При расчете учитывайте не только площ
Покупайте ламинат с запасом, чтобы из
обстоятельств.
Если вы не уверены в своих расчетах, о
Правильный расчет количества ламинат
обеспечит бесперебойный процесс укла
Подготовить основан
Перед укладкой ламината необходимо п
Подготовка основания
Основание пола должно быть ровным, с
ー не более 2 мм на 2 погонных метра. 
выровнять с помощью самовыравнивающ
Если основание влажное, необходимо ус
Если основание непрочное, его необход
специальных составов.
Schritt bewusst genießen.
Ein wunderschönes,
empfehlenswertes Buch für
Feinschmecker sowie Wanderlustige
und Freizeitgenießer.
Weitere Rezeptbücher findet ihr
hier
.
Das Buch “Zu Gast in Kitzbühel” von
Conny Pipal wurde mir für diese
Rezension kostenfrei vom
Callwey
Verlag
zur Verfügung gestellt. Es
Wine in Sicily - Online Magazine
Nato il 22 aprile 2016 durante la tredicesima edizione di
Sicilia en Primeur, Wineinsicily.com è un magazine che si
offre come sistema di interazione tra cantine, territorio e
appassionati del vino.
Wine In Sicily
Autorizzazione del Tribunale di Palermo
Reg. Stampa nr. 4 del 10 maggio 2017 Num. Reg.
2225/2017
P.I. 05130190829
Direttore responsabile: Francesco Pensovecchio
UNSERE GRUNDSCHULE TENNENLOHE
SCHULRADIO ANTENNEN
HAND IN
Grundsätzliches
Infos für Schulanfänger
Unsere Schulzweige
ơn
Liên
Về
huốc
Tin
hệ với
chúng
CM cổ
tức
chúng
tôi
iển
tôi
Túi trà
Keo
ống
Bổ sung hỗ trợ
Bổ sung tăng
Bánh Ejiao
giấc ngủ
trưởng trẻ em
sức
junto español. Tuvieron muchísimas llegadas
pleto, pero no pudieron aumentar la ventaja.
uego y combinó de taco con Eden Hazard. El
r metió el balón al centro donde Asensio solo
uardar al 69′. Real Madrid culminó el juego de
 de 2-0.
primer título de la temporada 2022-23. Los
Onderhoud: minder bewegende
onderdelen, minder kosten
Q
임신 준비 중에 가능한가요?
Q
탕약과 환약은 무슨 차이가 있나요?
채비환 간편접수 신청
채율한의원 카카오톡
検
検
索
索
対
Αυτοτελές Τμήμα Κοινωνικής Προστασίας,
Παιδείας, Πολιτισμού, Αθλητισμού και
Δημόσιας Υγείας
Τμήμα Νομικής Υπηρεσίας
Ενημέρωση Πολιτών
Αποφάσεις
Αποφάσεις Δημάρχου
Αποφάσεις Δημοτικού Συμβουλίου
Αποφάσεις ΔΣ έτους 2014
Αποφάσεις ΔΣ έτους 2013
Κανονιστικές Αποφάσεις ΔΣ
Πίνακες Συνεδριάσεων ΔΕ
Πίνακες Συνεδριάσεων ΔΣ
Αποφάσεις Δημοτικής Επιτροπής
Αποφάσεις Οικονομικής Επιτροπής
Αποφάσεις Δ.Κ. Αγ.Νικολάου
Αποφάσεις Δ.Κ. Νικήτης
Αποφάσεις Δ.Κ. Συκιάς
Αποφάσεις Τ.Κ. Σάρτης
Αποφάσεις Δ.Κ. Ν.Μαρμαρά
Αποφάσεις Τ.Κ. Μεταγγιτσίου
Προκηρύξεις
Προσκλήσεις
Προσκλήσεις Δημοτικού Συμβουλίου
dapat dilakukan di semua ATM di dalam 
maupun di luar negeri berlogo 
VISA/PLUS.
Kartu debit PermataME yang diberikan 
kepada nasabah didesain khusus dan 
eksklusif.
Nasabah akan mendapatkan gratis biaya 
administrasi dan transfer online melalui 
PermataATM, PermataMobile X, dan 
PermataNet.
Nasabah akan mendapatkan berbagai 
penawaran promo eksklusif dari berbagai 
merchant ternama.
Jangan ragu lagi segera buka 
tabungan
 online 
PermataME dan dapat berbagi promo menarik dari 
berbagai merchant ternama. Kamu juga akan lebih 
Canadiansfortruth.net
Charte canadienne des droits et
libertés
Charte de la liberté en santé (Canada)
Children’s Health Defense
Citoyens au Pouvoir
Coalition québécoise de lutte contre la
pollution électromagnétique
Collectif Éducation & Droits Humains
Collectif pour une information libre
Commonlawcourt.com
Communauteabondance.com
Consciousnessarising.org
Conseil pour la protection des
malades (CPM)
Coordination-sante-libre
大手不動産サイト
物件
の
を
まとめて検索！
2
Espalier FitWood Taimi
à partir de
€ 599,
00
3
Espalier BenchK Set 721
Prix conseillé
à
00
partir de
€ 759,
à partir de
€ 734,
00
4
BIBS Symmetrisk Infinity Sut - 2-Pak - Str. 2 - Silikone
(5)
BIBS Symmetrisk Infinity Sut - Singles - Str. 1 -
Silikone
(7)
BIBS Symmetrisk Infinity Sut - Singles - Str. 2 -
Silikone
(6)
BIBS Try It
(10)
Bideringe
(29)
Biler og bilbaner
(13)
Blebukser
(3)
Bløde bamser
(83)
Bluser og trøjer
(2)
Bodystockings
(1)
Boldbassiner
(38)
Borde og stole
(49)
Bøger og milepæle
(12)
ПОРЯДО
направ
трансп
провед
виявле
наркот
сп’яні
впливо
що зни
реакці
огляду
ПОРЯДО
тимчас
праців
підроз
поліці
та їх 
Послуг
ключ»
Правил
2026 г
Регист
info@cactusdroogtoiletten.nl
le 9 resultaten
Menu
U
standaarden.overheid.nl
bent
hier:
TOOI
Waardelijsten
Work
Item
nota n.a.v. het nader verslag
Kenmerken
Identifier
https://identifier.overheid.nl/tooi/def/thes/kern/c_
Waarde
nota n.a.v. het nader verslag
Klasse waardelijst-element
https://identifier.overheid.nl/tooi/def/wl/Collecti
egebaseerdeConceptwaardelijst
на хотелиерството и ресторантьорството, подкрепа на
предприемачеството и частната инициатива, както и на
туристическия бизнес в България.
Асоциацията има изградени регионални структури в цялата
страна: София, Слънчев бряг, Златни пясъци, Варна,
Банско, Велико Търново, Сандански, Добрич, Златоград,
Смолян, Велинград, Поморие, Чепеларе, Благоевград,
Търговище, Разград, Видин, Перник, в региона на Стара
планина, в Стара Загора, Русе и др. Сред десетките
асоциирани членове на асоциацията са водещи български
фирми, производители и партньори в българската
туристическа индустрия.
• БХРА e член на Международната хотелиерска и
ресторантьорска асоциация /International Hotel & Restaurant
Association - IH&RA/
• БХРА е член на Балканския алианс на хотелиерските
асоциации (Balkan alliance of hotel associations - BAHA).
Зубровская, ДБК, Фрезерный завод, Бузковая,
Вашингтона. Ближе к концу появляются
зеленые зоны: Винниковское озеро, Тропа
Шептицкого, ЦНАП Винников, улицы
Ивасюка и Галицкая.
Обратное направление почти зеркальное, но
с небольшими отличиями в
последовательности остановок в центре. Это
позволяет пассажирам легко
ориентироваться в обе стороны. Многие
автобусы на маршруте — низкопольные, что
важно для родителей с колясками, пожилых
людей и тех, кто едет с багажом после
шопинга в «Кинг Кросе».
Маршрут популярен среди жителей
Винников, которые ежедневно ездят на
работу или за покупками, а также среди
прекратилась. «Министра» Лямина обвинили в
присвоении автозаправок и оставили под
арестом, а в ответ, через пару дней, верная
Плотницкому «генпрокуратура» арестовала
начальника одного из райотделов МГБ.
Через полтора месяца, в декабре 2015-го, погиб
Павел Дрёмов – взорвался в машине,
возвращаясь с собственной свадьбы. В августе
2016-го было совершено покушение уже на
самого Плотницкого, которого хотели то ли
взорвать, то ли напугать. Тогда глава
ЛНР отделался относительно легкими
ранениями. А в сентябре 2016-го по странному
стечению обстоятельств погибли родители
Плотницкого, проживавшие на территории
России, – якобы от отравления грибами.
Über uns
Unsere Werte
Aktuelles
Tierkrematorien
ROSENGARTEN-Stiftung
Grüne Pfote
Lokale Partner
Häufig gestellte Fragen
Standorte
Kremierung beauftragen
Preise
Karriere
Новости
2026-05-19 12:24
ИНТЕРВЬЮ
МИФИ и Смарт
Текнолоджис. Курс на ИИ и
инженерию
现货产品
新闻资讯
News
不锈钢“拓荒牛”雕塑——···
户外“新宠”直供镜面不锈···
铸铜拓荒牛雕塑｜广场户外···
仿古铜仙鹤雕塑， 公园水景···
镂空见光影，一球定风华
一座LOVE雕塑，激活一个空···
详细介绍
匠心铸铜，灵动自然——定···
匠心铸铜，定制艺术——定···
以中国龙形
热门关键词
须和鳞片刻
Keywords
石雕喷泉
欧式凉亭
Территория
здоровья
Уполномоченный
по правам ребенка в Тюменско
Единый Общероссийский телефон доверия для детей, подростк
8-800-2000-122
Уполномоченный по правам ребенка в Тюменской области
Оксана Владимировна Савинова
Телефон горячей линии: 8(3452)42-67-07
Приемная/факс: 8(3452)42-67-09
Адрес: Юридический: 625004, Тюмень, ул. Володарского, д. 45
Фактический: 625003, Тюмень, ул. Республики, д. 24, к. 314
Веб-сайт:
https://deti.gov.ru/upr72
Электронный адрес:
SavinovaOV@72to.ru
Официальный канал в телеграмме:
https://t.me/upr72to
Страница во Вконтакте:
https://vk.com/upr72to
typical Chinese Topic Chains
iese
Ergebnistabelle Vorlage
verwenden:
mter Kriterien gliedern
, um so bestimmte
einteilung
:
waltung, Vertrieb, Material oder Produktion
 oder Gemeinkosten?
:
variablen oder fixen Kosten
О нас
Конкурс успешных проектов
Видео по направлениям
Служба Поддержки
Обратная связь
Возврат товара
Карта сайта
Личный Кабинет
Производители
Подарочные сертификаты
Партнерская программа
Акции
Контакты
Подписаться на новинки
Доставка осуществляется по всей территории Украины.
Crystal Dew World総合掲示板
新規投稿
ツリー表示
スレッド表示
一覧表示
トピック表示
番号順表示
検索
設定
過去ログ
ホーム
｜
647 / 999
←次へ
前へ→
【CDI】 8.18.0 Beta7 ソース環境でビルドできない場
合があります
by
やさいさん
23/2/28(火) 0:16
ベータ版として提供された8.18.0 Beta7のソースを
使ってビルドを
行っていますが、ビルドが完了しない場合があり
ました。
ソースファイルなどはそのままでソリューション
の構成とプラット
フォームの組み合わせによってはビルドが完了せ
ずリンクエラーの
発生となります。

-*-*-

= Assigned task =
Wherever the word "overheid" appears in a line of the data above, copy that line.

= Result =
standaarden.overheid.nl
https://identifier.overheid.nl/tooi/def/thes/kern/c_
https://identifier.overheid.nl/tooi/def/wl/Collecti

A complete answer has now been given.